WHAT THIS TASK INVOLVES: Return exactly and only these lines: the first of the listing through the one containing "[Twitter (opens in a new tab)] (357, 785)".

ENTRIES SHOWN:
⁂
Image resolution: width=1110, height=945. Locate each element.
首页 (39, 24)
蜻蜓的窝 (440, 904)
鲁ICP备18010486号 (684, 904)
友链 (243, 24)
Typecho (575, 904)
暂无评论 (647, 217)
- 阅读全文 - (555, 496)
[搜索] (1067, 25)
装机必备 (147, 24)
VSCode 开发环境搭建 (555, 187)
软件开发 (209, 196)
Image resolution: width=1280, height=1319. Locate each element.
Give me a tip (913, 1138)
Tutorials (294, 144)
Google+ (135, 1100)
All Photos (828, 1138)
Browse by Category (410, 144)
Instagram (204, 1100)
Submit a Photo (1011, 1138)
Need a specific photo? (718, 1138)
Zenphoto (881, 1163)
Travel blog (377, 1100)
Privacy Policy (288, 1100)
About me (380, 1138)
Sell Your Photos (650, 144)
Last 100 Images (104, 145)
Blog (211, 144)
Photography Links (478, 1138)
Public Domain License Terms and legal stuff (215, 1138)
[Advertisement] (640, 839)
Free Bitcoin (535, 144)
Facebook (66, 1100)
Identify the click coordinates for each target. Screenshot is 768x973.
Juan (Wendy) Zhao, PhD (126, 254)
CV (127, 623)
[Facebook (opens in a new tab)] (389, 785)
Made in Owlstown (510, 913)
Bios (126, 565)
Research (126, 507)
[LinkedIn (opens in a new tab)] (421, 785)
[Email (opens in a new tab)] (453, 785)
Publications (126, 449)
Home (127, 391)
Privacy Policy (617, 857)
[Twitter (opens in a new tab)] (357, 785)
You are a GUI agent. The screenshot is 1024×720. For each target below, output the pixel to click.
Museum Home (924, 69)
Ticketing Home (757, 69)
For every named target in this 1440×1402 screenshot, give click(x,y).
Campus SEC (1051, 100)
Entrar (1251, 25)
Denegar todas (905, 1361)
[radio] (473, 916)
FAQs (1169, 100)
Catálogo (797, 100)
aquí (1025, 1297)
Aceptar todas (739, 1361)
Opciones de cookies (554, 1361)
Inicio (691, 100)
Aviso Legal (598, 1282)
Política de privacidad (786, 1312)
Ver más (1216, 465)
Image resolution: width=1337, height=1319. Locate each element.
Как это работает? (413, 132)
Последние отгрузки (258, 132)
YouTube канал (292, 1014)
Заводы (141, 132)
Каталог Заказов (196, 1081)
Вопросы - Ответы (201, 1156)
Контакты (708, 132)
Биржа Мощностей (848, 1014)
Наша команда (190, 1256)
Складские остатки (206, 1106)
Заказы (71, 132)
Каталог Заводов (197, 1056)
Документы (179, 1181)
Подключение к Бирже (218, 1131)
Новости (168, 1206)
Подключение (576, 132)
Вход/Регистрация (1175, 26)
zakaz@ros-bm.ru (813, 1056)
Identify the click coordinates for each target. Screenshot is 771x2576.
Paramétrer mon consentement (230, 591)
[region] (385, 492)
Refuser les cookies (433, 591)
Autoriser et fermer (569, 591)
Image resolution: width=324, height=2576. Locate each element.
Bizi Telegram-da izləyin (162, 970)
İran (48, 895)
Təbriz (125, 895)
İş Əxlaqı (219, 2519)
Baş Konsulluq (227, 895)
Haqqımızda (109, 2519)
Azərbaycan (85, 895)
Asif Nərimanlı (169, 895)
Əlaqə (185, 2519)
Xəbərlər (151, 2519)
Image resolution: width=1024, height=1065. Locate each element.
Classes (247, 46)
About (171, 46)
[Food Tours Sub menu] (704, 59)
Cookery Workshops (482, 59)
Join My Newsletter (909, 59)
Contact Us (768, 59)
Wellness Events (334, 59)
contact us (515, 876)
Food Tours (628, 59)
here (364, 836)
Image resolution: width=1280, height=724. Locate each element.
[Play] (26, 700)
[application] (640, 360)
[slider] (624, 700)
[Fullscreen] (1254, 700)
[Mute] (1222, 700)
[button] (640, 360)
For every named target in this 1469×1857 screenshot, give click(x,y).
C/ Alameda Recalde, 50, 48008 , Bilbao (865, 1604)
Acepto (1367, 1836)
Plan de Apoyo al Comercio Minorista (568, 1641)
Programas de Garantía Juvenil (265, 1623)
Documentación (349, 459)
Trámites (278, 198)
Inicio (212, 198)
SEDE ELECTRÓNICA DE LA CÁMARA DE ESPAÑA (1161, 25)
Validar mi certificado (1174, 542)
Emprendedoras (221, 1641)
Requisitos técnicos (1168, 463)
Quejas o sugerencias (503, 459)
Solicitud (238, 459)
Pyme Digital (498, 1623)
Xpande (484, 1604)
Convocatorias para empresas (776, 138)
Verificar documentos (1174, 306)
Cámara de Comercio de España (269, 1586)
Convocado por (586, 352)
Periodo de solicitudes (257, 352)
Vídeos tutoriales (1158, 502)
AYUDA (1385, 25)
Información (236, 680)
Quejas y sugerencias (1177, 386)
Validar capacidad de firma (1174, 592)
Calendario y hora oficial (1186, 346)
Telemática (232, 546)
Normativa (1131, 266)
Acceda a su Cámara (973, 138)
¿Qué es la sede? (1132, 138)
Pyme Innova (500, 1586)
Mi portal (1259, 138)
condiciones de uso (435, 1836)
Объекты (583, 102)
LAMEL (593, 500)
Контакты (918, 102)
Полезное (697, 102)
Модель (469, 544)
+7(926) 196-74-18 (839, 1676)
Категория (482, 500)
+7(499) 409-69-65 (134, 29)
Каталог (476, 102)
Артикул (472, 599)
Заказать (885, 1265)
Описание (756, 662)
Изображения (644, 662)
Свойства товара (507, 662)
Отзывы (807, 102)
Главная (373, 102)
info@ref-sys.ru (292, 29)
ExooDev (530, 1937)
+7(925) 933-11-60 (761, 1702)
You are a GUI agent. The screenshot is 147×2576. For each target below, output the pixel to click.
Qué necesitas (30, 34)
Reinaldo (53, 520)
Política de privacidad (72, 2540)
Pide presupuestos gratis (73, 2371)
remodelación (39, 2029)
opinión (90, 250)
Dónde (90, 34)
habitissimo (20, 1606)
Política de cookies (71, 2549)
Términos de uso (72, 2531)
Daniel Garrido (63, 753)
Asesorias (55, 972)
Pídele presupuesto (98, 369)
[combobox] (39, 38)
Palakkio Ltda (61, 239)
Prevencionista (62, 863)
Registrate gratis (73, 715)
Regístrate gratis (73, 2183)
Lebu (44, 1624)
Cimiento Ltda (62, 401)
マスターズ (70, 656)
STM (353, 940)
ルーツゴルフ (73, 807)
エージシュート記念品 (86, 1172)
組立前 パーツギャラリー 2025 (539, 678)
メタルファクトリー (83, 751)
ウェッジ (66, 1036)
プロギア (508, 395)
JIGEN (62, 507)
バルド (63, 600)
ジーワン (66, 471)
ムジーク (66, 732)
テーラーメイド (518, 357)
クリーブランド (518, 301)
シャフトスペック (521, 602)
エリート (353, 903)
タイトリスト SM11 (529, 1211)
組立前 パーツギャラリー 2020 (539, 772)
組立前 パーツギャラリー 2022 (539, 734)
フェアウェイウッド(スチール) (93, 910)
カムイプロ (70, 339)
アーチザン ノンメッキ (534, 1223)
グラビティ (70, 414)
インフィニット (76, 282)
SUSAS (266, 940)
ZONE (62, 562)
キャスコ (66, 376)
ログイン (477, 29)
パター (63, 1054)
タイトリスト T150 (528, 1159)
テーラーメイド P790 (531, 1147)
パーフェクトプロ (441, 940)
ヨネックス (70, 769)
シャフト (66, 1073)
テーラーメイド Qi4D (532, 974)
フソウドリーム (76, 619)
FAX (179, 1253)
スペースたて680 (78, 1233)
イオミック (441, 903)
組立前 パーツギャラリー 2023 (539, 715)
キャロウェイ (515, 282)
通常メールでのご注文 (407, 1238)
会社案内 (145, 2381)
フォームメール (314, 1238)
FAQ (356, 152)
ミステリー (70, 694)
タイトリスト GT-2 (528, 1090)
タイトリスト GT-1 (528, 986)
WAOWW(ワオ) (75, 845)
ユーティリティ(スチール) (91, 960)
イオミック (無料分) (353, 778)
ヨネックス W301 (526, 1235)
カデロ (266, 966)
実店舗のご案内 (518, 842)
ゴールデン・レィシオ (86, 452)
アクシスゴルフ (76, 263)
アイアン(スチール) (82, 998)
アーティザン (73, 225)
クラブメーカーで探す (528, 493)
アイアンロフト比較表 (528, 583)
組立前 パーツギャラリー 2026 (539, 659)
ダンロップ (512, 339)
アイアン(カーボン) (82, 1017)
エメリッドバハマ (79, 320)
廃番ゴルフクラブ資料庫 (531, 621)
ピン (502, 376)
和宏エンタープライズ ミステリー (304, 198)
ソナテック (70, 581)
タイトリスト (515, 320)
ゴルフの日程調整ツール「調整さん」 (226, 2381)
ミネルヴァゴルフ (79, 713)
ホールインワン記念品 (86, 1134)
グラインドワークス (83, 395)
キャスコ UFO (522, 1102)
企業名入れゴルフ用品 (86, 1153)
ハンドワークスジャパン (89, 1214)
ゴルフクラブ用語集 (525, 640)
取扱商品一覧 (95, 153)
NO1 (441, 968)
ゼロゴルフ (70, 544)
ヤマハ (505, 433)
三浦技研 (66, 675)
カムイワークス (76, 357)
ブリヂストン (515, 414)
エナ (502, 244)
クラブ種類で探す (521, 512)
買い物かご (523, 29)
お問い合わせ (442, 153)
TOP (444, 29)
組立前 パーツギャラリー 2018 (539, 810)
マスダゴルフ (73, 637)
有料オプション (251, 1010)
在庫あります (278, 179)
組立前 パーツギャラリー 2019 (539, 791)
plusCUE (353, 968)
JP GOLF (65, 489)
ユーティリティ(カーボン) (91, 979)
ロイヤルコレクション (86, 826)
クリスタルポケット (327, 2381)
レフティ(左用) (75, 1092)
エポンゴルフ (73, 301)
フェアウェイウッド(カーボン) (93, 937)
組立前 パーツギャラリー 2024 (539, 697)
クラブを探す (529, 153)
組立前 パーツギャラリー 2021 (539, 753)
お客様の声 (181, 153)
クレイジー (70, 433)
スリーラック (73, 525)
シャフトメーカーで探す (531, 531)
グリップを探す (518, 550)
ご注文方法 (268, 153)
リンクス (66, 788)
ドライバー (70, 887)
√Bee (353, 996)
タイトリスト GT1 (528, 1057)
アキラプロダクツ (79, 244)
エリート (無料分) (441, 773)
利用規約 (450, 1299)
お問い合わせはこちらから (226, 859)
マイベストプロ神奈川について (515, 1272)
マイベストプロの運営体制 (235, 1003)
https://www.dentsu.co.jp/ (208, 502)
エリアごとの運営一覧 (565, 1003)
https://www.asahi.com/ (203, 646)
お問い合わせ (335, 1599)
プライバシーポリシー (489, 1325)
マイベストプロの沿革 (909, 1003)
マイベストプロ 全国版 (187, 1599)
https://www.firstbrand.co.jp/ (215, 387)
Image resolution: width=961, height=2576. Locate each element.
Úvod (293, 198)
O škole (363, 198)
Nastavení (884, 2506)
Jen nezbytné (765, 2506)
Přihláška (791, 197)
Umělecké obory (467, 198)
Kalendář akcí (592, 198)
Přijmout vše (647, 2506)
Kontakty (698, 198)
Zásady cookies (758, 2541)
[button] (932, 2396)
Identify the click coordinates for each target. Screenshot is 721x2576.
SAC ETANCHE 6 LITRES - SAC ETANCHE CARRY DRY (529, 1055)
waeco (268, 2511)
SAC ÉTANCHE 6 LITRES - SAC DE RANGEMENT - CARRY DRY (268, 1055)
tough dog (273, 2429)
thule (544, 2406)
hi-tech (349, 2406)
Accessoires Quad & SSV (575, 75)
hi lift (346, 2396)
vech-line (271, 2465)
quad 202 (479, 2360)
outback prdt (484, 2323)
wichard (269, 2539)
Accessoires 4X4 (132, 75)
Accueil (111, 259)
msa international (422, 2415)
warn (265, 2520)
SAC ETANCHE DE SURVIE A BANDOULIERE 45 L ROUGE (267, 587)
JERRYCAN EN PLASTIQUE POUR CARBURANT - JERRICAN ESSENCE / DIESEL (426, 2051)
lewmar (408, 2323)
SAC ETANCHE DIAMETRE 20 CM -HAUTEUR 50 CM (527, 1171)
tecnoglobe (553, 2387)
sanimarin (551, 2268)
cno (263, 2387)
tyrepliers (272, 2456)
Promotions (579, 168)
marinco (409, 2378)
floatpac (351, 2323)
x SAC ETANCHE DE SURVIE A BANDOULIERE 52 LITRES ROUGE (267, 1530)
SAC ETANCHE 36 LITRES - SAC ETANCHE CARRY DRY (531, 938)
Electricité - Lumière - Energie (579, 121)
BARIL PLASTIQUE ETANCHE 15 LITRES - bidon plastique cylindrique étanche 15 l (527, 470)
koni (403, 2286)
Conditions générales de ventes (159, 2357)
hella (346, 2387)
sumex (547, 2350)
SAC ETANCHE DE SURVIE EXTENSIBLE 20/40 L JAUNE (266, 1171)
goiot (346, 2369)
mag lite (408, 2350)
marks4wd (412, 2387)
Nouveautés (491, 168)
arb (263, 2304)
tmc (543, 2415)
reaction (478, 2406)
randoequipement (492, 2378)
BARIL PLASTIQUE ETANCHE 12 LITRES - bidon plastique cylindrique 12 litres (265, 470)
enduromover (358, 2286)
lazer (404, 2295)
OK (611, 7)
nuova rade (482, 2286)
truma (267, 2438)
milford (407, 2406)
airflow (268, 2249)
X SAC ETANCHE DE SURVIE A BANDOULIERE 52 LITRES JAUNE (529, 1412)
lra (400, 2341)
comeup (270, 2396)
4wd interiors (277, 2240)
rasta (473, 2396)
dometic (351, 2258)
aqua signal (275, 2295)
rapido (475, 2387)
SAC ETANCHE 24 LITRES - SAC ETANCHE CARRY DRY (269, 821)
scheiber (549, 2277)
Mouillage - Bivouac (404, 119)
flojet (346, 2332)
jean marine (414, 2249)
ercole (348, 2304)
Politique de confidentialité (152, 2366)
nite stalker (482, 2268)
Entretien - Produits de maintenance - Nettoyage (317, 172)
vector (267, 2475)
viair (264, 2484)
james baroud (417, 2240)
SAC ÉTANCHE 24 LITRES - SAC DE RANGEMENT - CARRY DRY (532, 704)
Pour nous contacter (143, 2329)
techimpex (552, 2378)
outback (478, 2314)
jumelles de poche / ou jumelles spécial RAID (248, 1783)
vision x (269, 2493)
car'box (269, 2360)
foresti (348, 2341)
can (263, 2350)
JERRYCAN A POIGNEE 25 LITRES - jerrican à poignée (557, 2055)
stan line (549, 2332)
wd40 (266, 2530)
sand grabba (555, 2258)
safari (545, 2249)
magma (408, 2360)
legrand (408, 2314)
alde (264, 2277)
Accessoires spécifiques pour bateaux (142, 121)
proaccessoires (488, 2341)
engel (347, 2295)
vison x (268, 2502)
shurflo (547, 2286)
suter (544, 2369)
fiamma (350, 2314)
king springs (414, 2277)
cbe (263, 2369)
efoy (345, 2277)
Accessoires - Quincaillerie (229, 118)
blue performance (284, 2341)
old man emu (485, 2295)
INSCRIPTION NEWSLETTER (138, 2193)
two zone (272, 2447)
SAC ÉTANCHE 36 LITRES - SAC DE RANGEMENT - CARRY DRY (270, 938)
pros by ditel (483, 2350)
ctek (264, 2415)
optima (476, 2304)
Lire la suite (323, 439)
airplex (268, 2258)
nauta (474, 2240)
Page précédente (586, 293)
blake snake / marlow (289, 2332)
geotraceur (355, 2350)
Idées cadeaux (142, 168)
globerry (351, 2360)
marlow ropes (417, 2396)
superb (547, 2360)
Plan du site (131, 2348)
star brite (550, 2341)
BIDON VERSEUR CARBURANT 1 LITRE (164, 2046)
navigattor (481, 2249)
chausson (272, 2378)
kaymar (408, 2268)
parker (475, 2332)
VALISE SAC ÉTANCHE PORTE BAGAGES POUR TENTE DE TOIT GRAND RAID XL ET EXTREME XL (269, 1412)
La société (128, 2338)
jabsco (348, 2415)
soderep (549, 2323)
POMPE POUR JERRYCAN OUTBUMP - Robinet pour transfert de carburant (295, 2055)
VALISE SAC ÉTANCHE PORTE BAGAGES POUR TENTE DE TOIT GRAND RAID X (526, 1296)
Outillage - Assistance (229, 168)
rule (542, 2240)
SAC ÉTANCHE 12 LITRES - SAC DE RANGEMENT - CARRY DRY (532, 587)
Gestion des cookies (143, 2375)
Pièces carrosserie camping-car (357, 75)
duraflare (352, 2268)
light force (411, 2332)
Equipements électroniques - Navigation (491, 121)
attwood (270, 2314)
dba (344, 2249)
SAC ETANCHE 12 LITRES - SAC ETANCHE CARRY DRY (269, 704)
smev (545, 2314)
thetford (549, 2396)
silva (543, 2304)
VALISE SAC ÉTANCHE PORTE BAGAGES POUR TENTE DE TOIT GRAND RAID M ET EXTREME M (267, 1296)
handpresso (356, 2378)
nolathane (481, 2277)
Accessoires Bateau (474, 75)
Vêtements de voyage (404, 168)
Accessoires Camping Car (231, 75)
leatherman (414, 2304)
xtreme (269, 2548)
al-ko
⁂
SOLUTION:
Image resolution: width=1110, height=945. Locate each element.
首页 (39, 24)
蜻蜓的窝 (440, 904)
鲁ICP备18010486号 (684, 904)
友链 (243, 24)
Typecho (575, 904)
暂无评论 (647, 217)
- 阅读全文 - (555, 496)
[搜索] (1067, 25)
装机必备 (147, 24)
VSCode 开发环境搭建 (555, 187)
软件开发 (209, 196)
Image resolution: width=1280, height=1319. Locate each element.
Give me a tip (913, 1138)
Tutorials (294, 144)
Google+ (135, 1100)
All Photos (828, 1138)
Browse by Category (410, 144)
Instagram (204, 1100)
Submit a Photo (1011, 1138)
Need a specific photo? (718, 1138)
Zenphoto (881, 1163)
Travel blog (377, 1100)
Privacy Policy (288, 1100)
About me (380, 1138)
Sell Your Photos (650, 144)
Last 100 Images (104, 145)
Blog (211, 144)
Photography Links (478, 1138)
Public Domain License Terms and legal stuff (215, 1138)
[Advertisement] (640, 839)
Free Bitcoin (535, 144)
Facebook (66, 1100)
Identify the click coordinates for each target. Screenshot is 768x973.
Juan (Wendy) Zhao, PhD (126, 254)
CV (127, 623)
[Facebook (opens in a new tab)] (389, 785)
Made in Owlstown (510, 913)
Bios (126, 565)
Research (126, 507)
[LinkedIn (opens in a new tab)] (421, 785)
[Email (opens in a new tab)] (453, 785)
Publications (126, 449)
Home (127, 391)
Privacy Policy (617, 857)
[Twitter (opens in a new tab)] (357, 785)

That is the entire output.